Role-playing game adventure

Cover art by Martin Kealey, 1984

Disappearance on Aramat is an adventure published under license by Grenadier Models in 1984 for Game Designers Workshop's science fiction role-playing game Traveller.

==Plot summary==
An archaeologist and her team have disappeared while excavating ancient ruins on the uninhabited planet Aramat. The player characters are hired by the archaeologist's father to find out what's happened. When the team reaches Aramat, they discover ancient guardian robots and hostile corporate raiders.

==Publication history==
In the early 1980s, Grenadier Models was a manufacturer of fantasy miniatures. In 1984, Grenadier decided to diversify by creating licensed RPG adventures. During the year, Grenadier published four adventures: Cloudland for Advanced Dungeons & Dragons; Raid on Rajallapor for Mercenaries, Spies and Private Eyes; The Horrible Secret of Monhegan Island for Call of Cthulhu; and Disappearance on Aramat for Traveller, a 48-page softcover book written by Gary Pilkington, with interior art by John Dennett and Flint Henry, and cover art by Martin Kealey.

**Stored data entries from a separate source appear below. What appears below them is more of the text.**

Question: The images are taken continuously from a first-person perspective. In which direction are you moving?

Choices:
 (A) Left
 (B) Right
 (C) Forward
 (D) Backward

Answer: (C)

None of these adventures attracted much attention, and Grenadier discontinued writing adventures.

==Reception==
In Issue 20 of Imagine, Stephen Nutt was not impressed by this adventure, saying, "the module will need a lot of work to make it playable. If this is any indication of the quality of Grenadier's role-playing scenarios, then I would advise them to stick to figure manufacture."